Pokerclub, Schützenverein, Jodlerverein, Samariter, Blasmusikanten. In Naters gibt es über 100 Vereine. Als die Walliser Regierung vor knapp zwei Wochen die 10-Personen-Regel einführte, war dies der vorübergehende Todesstoss für das Vereinsleben.
Das Dorfleben ist nur so gut, wie es das Vereinsleben ist.
Und das bereitet Franz Ruppen, dem Gemeindepräsident von Naters, grosse Sorgen: «Die Vereine sind wichtig für unser Dorf. Und für mich ist klar: Das Dorfleben ist nur so gut, wie es das Vereinsleben ist.»
Gibt es keine Vereinsaktivitäten, gehe ein wichtiger sozialer Austausch im Dorf verloren, ist Ruppen überzeugt: «In den Vereinen gibt es einen Austausch zwischen den Generationen, zwischen den verschiedenen Berufen und auch zwischen den Wohnquartieren. Das kittet zusammen.»
FC Naters verlor bereits eine Juniorenmannschaft
Der grösste Verein in Naters ist der Fussballklub. Bereits zum zweiten Mal in diesem Jahr wurde der ganze Spiel- und Trainingsbetrieb eingestellt. Der Präsident des FC Naters, Hans Ritz, ist frustriert: «Wir haben rund 300 Spieler, die nun nicht mehr kommen dürfen. Der ganze Betrieb ist tot.» Und dieser Stillstand sei für den Verein gar nicht gut. Nach der ersten Welle im Frühling seien sechs Kinder aus der B-Junioren Mannschaft ausgestiegen. «Wir konnten daher die Junioren-B Mannschaft nicht mehr stellen», so Ritz.

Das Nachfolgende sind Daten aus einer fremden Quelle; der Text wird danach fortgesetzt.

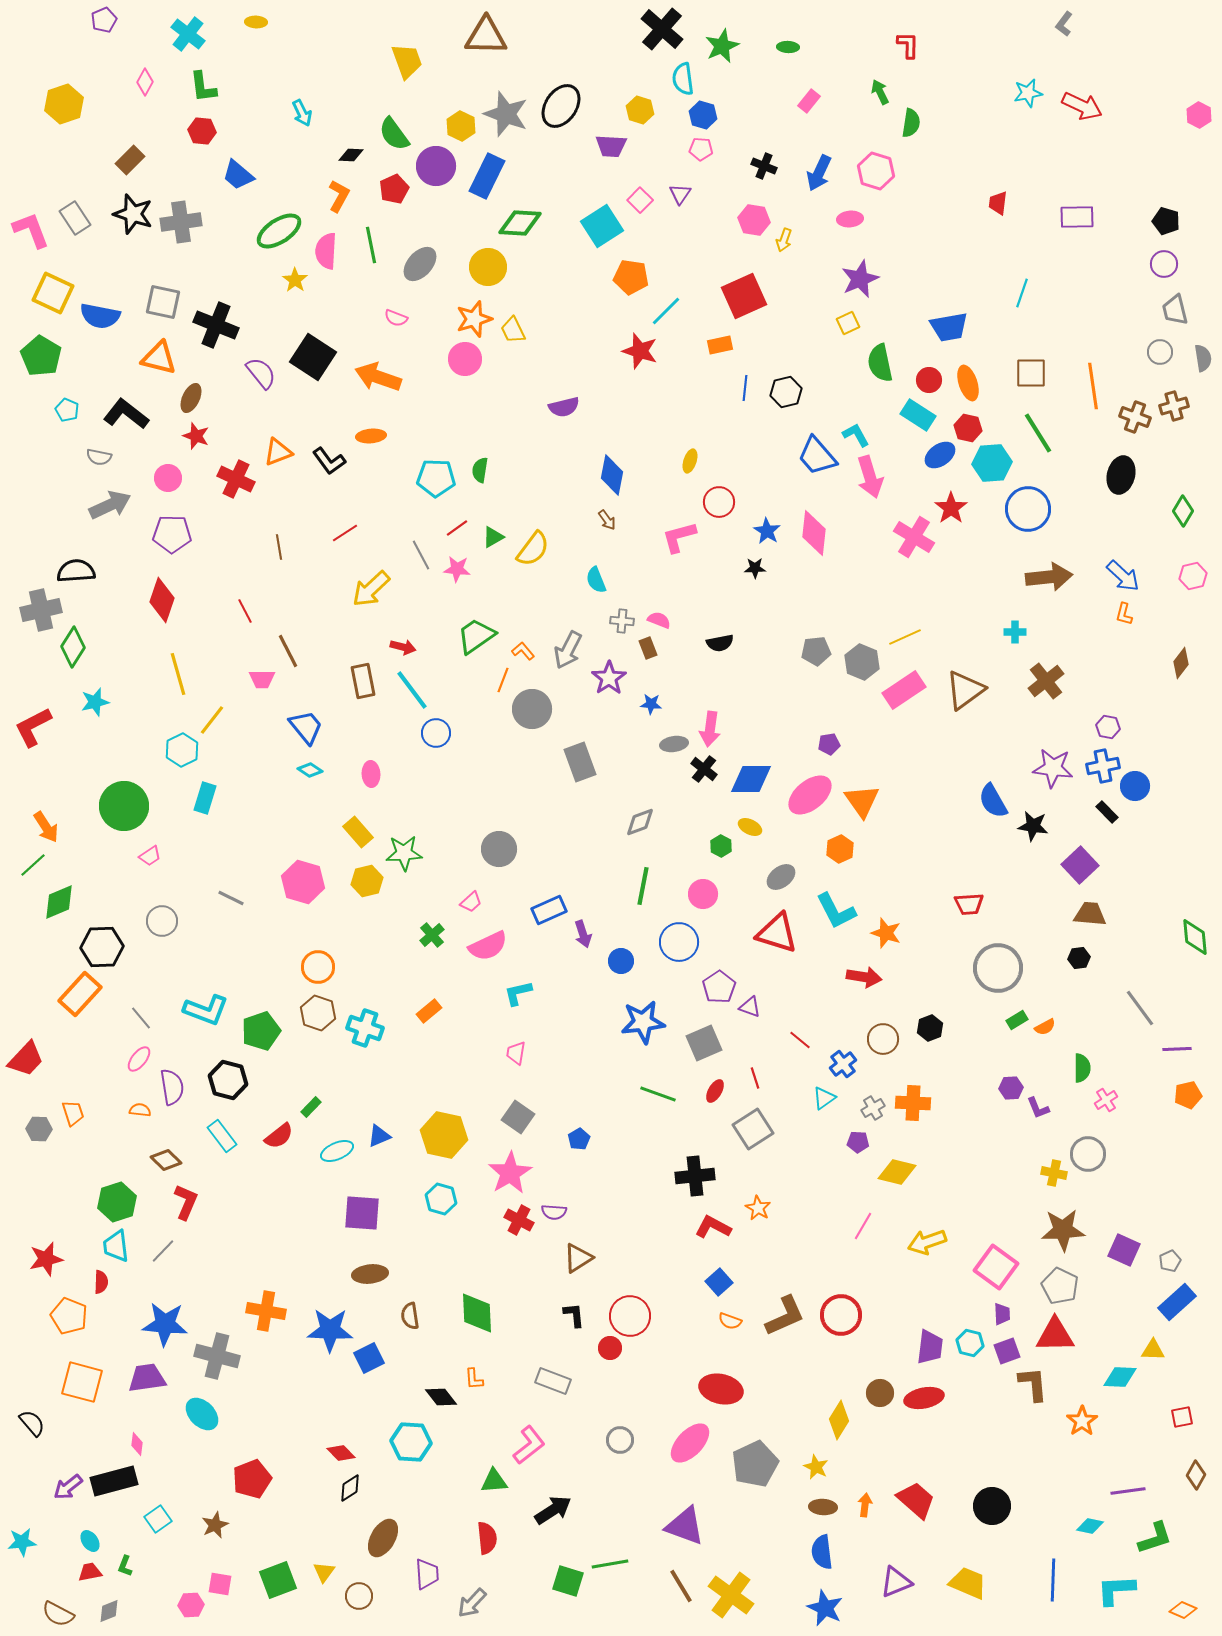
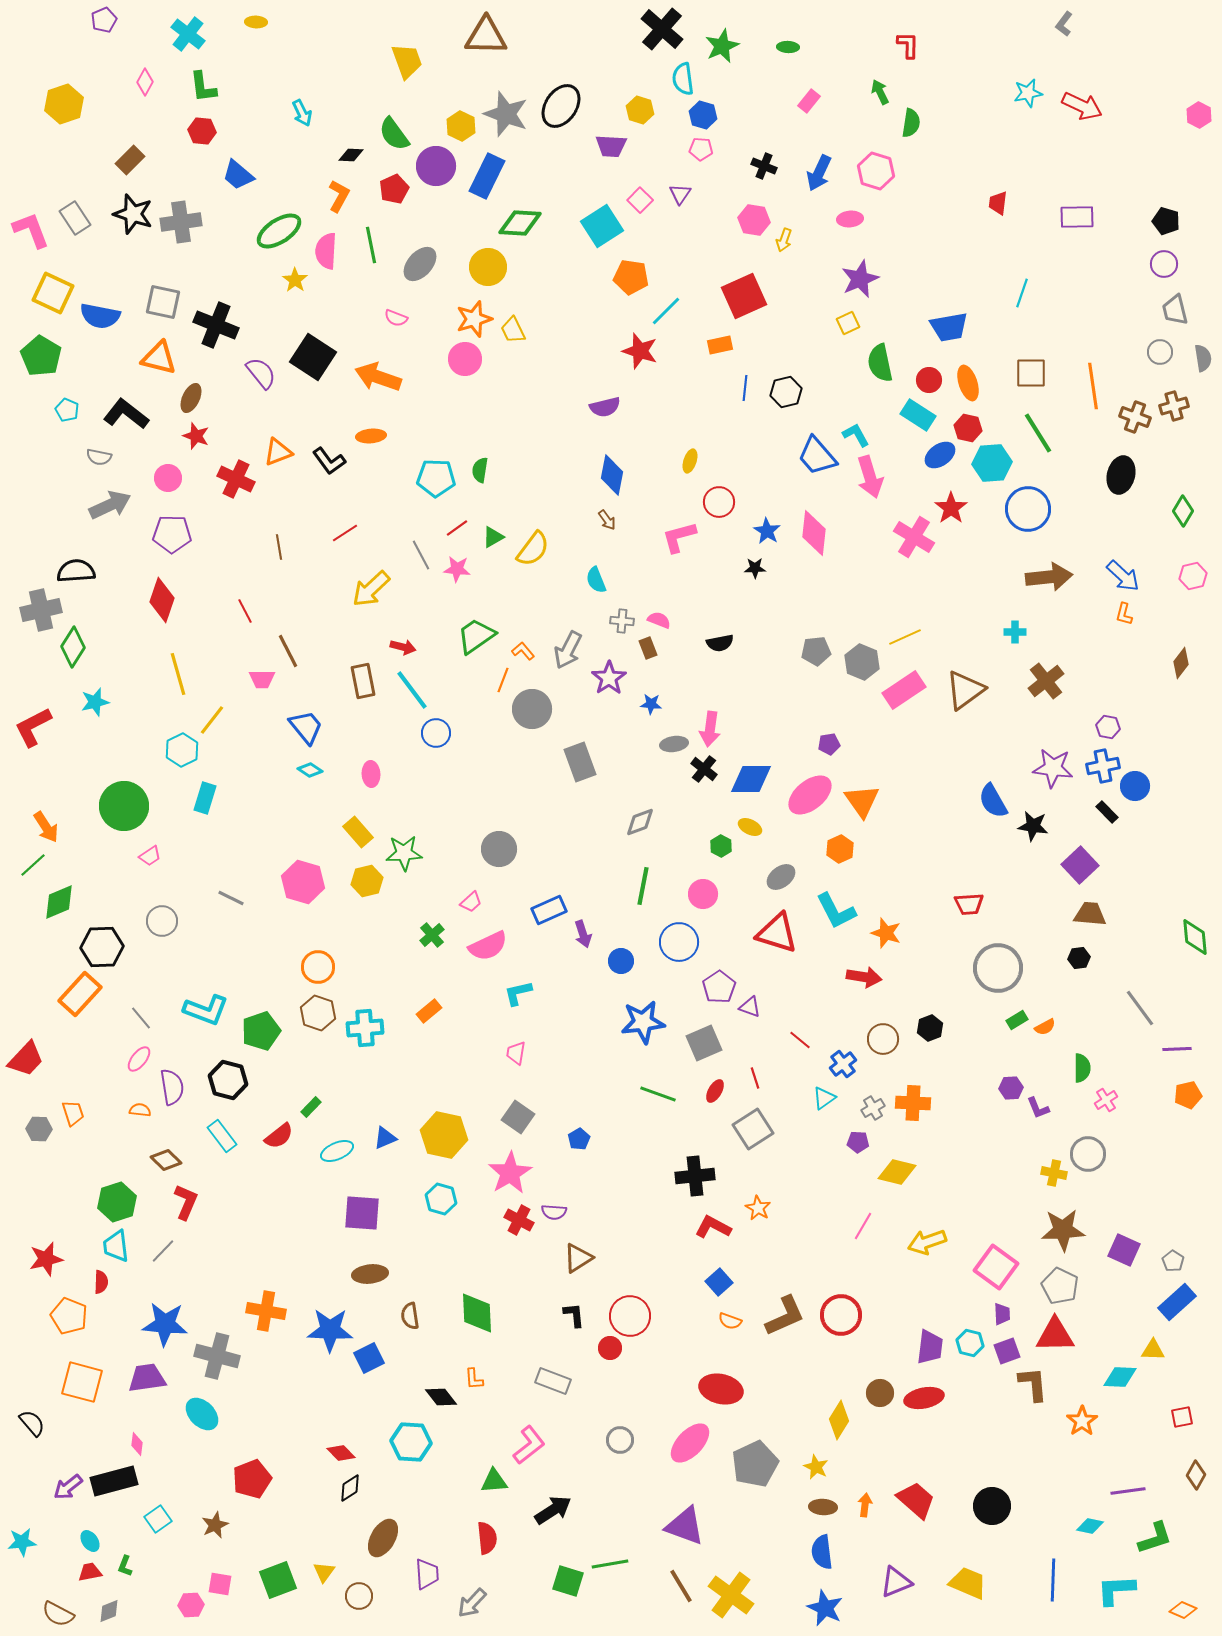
purple semicircle at (564, 407): moved 41 px right
cyan cross at (365, 1028): rotated 24 degrees counterclockwise
blue triangle at (379, 1136): moved 6 px right, 2 px down
gray pentagon at (1170, 1261): moved 3 px right; rotated 15 degrees counterclockwise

Täglich rufen Eltern bei Hans Ritz an und verlangen den Vereinsbeitrag zurück, weil ihre Kinder momentan nicht mehr trainieren können. Das gehe leider nicht, sagt Ritz: «Wir müssen schauen, dass unser Verein das überlebt. Und wir haben die Lizenzgebühren für jeden Spieler ja bereits bezahlt. Da erhalten wir vom Fussballverband auch nichts zurück.»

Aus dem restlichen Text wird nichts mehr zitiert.